Outside, meanwhile, is a series of gargoyles that might look more familiar than the fantastical grotesques that normally adorn the facades of churches and cathedrals. The gargoyles of the Basilica del Voto Nacional all represent animals endemic to Ecuador, including iguanas, tortoises, armadillos and condors.

Technically speaking, the Basilica del Voto Nacional has never been completed, at least not officially. According to local legend, this permanent incompletion is due to a fairly weighty premise: if the basilica is ever completed, the world will end.

Following our visit to the Basilica, we walked through Old Town to the Plaza Grande. Fortunately, it was downhill all the way! Plaza Grande is a large central park-like area where people gather to visit, watch, shop, and eat. It is bordered on one side by La Iglesia de la Compania de Jesus (The Church of the Company of Jesus), and on a hill, high above the plaza, the statue of Virgin del Penecillo (Virgin Mary), both places which we visited before returning to our hotel later in the day.
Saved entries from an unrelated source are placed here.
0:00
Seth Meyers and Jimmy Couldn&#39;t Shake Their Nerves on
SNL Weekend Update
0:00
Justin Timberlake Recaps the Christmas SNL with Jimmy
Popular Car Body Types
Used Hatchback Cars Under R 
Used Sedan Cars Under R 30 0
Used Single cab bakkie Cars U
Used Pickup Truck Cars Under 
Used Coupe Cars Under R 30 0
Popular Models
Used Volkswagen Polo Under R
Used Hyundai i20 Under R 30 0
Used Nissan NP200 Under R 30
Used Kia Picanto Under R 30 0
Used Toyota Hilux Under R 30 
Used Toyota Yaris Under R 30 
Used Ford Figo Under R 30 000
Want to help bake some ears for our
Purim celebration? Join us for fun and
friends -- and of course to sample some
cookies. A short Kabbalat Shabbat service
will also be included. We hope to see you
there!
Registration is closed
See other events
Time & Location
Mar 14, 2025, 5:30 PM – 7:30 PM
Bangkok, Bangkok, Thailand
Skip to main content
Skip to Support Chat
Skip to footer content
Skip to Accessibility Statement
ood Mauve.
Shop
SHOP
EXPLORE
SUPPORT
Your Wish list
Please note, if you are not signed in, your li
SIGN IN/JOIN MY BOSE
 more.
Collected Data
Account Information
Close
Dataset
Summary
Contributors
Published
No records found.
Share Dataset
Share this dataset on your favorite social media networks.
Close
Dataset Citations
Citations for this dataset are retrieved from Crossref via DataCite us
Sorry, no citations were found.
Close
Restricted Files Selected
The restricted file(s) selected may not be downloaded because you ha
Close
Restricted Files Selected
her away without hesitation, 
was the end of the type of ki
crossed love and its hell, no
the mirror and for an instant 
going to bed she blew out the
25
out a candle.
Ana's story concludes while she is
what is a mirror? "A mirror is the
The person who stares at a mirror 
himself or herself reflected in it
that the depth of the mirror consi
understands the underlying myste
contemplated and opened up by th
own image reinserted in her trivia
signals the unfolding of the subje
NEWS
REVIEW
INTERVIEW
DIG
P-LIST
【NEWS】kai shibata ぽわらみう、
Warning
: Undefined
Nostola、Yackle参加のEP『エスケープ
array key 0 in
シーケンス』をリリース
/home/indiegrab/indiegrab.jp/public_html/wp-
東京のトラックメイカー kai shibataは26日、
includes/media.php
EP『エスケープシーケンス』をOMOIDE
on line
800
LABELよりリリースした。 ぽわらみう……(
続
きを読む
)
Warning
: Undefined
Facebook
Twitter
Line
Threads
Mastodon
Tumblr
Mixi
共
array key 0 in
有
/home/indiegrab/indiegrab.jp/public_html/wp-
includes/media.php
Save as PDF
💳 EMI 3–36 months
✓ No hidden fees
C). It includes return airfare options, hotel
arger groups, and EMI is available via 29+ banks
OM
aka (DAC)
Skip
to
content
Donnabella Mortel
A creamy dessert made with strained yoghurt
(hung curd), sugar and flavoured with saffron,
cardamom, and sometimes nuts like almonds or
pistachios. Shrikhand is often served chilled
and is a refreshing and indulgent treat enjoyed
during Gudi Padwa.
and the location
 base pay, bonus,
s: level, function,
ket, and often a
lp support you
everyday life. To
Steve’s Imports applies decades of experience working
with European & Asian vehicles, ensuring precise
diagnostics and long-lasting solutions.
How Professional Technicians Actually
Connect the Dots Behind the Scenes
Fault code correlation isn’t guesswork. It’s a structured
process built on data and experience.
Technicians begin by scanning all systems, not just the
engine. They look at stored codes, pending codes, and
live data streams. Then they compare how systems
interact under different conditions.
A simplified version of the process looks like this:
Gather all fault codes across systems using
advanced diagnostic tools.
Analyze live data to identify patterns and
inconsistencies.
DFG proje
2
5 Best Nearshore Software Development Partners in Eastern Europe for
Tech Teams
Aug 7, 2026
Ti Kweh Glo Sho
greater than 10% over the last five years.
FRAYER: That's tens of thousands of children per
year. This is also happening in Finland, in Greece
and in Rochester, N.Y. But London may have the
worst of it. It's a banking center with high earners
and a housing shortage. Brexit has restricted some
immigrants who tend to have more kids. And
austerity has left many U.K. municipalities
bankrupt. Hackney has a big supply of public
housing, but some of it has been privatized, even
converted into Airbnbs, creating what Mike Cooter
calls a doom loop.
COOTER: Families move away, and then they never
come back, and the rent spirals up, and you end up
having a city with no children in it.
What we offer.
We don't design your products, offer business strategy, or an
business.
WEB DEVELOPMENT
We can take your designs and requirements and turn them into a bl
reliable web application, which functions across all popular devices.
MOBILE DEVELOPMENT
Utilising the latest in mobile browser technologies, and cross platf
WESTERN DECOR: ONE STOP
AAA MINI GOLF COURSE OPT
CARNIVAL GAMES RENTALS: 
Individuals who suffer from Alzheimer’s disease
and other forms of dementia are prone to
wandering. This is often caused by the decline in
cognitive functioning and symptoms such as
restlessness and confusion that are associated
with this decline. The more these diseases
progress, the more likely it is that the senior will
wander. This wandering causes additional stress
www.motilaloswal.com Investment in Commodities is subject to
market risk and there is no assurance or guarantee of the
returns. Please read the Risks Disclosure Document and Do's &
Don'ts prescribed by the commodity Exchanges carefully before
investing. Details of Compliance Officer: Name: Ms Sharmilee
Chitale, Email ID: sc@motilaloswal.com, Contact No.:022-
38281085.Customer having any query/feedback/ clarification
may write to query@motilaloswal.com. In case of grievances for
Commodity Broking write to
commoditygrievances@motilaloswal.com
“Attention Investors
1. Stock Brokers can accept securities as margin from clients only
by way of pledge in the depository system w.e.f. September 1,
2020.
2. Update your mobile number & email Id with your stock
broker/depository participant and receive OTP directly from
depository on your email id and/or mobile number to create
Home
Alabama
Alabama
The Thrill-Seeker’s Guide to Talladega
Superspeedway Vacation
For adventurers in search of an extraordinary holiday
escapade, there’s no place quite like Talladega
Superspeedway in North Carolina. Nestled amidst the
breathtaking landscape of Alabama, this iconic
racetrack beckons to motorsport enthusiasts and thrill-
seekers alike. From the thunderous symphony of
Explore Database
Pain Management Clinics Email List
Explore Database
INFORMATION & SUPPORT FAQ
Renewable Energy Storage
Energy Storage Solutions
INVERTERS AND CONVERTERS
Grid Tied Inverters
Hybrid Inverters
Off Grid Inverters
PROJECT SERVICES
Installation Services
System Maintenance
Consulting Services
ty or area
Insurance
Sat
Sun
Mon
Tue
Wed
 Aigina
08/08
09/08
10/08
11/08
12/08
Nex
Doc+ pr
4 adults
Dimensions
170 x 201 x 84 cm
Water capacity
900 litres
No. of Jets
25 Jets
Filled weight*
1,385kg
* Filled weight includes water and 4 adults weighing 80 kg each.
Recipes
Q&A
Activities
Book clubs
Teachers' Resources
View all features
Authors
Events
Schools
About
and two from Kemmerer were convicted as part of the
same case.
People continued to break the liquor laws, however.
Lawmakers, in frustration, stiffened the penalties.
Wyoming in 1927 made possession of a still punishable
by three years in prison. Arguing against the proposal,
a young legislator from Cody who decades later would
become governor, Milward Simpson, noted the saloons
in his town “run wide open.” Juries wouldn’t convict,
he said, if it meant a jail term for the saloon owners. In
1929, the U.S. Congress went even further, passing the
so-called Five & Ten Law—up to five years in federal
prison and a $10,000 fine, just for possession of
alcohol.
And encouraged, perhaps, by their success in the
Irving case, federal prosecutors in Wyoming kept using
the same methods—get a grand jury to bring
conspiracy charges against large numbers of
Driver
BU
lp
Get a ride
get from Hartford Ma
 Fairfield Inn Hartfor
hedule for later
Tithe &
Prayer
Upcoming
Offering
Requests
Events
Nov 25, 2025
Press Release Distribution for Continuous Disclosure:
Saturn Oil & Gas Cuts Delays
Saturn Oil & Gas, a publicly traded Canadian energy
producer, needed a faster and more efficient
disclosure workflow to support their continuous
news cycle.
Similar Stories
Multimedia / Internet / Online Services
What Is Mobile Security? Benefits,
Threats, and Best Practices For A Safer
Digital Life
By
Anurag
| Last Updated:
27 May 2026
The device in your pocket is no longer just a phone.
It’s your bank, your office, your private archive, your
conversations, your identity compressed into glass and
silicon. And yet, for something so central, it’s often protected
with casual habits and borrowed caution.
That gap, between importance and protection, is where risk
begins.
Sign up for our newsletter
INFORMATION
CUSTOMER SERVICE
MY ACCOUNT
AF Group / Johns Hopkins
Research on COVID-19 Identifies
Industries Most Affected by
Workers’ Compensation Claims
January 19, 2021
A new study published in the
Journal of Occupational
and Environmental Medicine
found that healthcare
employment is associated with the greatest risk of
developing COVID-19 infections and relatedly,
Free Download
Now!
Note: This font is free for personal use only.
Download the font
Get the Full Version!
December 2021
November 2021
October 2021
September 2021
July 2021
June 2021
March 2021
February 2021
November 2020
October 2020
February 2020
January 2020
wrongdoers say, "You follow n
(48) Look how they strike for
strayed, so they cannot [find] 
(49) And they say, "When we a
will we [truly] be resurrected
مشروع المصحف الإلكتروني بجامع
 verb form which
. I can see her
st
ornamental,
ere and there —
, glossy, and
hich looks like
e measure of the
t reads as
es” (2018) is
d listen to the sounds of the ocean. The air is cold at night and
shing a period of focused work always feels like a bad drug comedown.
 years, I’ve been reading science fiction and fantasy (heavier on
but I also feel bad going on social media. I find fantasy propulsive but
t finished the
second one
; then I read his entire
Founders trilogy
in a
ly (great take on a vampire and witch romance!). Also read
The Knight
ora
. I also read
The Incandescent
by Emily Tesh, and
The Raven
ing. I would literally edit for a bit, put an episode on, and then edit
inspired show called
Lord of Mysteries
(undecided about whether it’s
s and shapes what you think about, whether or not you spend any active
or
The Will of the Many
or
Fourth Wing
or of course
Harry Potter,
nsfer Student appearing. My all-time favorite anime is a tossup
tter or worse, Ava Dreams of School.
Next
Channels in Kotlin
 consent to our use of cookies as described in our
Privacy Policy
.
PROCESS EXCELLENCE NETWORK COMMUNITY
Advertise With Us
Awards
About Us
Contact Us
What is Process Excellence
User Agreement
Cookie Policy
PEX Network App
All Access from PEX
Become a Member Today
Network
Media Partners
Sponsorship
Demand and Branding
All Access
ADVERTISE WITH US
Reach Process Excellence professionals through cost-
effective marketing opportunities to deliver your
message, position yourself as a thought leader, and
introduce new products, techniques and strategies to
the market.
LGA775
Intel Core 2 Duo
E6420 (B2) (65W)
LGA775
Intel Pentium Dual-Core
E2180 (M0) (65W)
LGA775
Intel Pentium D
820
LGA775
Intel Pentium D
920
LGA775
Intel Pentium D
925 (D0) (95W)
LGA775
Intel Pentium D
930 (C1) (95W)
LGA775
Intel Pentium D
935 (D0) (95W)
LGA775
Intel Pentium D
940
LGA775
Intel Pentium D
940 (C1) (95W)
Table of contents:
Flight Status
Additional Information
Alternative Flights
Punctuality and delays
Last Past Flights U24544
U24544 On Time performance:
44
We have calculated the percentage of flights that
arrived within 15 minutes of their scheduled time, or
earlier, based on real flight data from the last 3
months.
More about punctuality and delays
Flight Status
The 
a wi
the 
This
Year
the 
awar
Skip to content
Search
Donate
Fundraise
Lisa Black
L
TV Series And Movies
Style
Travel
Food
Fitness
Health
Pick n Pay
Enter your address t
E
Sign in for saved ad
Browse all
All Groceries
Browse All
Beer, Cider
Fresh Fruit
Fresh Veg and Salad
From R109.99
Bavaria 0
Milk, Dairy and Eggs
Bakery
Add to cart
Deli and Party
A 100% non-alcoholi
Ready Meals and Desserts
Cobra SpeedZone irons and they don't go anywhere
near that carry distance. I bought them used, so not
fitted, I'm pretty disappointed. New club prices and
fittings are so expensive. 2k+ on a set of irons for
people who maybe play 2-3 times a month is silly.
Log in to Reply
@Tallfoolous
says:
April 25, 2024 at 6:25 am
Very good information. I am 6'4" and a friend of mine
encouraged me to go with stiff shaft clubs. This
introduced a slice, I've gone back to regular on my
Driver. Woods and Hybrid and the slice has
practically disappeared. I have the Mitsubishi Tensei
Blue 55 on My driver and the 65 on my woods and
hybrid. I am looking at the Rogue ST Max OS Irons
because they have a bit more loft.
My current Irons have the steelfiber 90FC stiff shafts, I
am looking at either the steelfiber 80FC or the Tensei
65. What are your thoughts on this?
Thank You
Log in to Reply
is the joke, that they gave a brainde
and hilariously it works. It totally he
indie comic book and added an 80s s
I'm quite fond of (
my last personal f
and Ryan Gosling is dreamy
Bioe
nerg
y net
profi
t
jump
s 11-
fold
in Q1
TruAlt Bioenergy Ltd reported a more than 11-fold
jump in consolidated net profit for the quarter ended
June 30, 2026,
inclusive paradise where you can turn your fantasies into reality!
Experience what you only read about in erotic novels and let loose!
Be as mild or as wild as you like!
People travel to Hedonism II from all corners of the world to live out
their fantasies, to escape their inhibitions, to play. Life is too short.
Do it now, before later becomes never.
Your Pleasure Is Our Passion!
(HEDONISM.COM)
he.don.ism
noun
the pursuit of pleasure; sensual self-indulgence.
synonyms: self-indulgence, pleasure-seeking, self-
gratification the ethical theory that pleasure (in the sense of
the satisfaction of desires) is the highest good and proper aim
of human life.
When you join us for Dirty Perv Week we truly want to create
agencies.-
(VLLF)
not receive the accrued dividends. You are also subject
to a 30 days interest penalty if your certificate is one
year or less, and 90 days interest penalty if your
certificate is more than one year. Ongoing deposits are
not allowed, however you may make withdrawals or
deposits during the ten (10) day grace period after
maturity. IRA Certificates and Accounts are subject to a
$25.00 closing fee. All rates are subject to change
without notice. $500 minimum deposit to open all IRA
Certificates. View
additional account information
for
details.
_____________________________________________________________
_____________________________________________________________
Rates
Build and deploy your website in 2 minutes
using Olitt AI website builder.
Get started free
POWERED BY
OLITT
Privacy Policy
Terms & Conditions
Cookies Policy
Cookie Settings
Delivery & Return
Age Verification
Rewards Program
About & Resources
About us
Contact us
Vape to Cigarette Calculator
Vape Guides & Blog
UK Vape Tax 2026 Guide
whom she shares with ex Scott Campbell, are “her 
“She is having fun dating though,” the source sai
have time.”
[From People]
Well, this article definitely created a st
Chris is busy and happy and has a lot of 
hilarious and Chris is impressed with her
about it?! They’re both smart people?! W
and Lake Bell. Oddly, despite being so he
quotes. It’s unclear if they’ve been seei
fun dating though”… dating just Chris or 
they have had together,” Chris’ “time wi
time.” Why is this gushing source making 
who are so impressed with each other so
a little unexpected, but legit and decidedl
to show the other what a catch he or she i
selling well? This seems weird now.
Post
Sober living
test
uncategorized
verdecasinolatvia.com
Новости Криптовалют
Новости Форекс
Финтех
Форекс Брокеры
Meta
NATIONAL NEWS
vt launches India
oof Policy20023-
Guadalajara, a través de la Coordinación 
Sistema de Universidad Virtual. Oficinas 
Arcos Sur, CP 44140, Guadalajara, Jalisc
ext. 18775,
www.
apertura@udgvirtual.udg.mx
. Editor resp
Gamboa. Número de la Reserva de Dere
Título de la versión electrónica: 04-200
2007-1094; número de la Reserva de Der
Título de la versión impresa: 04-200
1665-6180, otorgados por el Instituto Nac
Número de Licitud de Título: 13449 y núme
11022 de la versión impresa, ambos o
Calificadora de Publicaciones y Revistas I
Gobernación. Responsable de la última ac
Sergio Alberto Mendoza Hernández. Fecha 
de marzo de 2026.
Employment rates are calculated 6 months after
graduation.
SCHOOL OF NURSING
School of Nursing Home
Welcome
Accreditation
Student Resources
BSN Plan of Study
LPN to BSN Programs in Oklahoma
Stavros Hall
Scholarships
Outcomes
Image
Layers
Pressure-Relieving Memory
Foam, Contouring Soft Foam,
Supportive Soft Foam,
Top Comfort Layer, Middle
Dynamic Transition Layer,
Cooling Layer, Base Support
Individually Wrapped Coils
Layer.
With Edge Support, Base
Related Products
After enjoying time in the plaza, we decided to visit La Iglesia de la Compania de Jesus. We expected to visit the church, examine its architecture, and admire its beauty, but upon entering, we were quickly sidetracked by a beautiful display depicting biblical times and the life of Jesus. Half the church was cordoned off to create the diorama with lighting and sound effects. I hope you enjoy the following video.

As you saw, the display was amazing and unexpected. After an hour of visiting the display and church, we caught a cab and headed to our next stop, the fantastic Virgin del Penecillo. Our driver was very pleasant and informative, and the taxis here are reasonable. So, after a 15-minute, hairpin-turn-filled trip up the mountain, we arrived at our destination. Also, check out the video below for a look at the beautiful stained glass windows at the statue’s base.

After exploring the statue and climbing as high as possible, we visited a couple of the surrounding shops and grabbed lunch. Then, the real fun began. We thought we would walk down the mountain rather than take a cab back. It was a beautiful day with a sidewalk and staircase running down the mountain and through the neighborhood. We were later told we must be brave as it wasn’t the best neighborhood, but everyone was nice, and we had no problems. However, as we descended, we realized that it was much further than it seemed, so after taking a break, watching part of a soccer game, and kids playing, we eventually took a cab back to the Plaza Grande and then made out way back to the hotel.

As you can see, though we had a relatively short time in Quito, we did manage to see many of the highlights. After a good night’s rest, tomorrow we will be off to the Andes Mountains and Mindo Cloud Forest for two additional days before returning home. As the post will be rather lengthy, I will share those experiences separately. Thanks for reading!